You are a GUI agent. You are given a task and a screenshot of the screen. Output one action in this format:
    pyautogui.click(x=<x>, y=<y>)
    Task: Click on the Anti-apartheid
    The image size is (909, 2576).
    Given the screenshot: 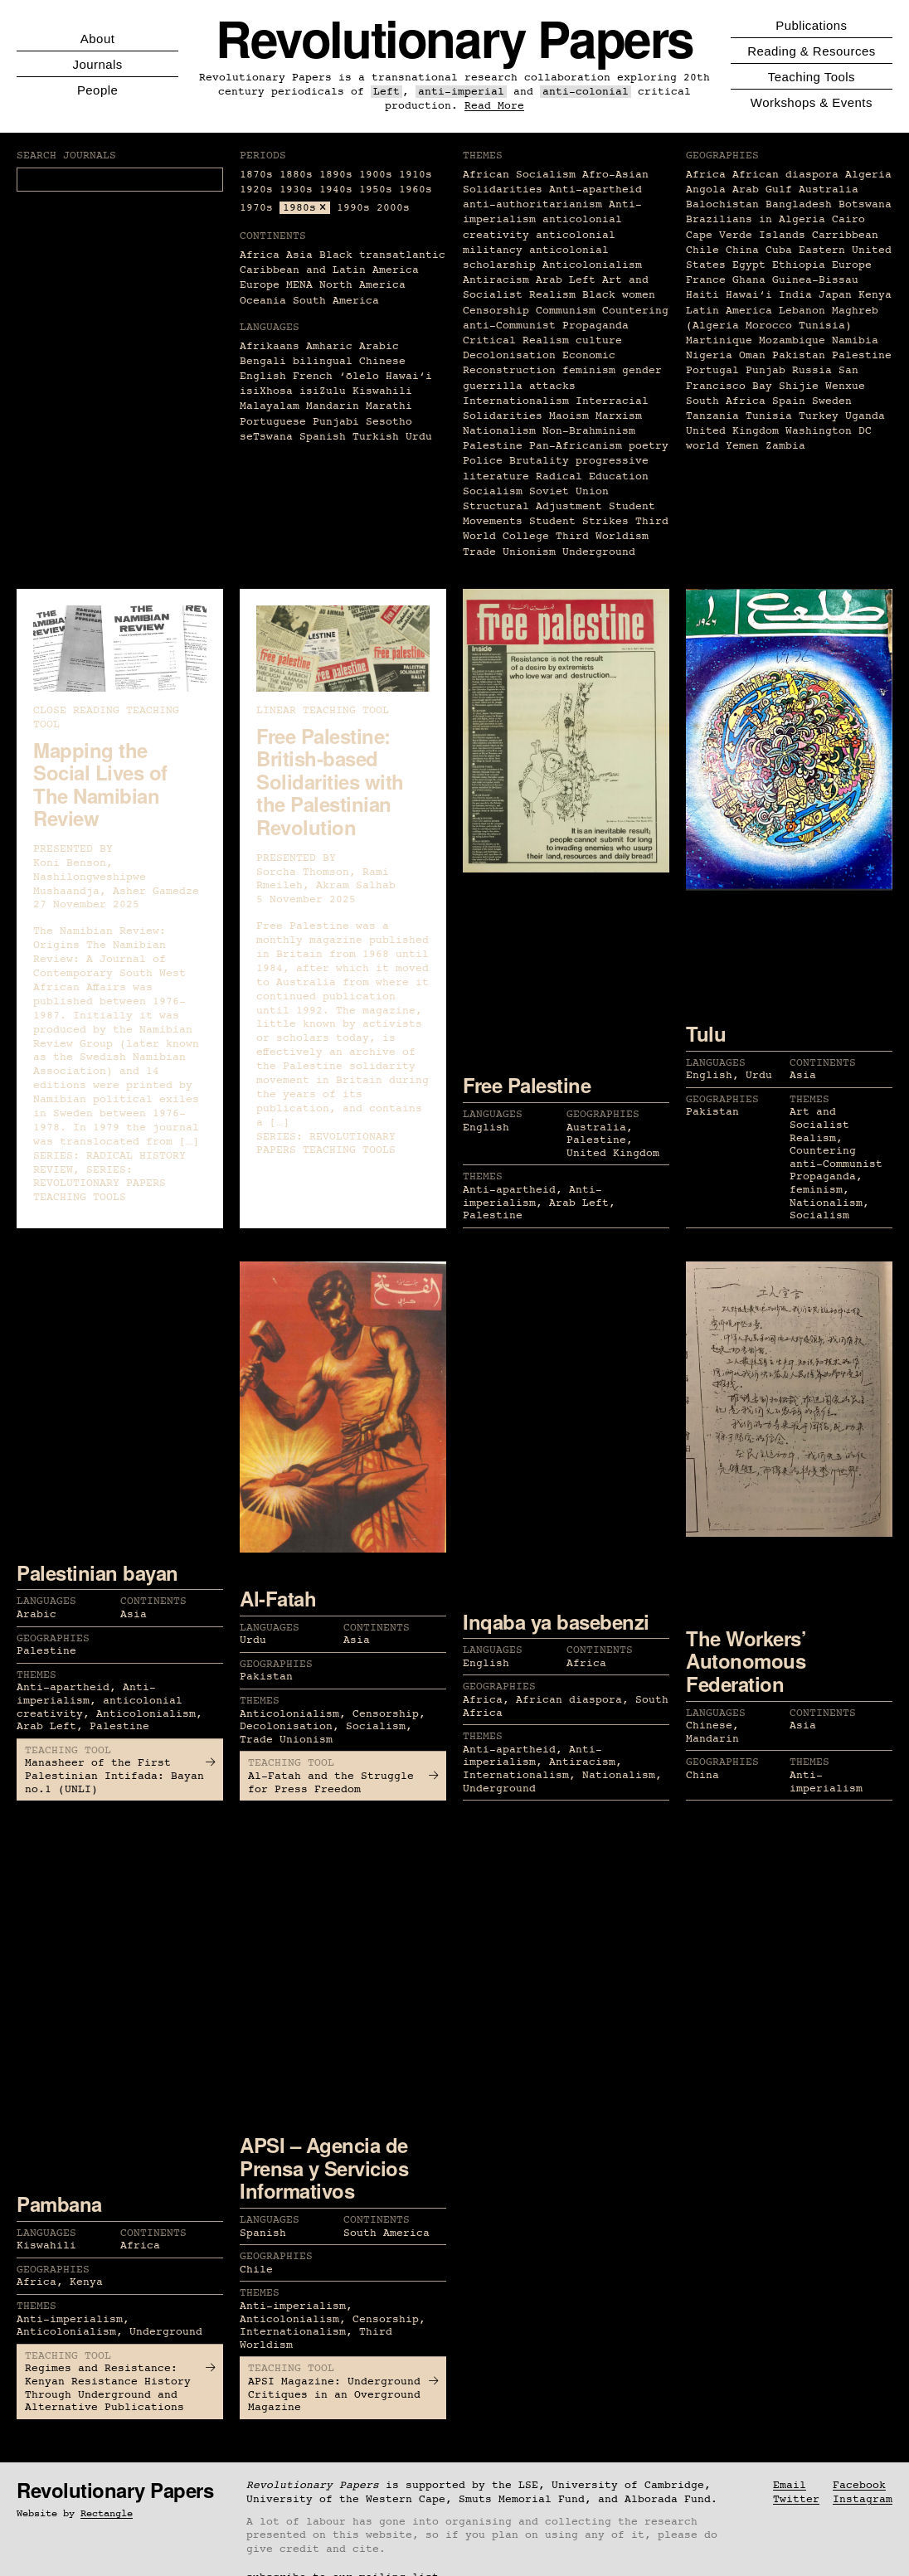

================================

Retype all the data exactly, please, without pictures.

You are a GUI agent. You are given a task and a screenshot of the screen. Output one action in this format:
    pyautogui.click(x=<x>, y=<y>)
    Task: Click on the Anti-apartheid
    The image size is (909, 2576).
    Given the screenshot: 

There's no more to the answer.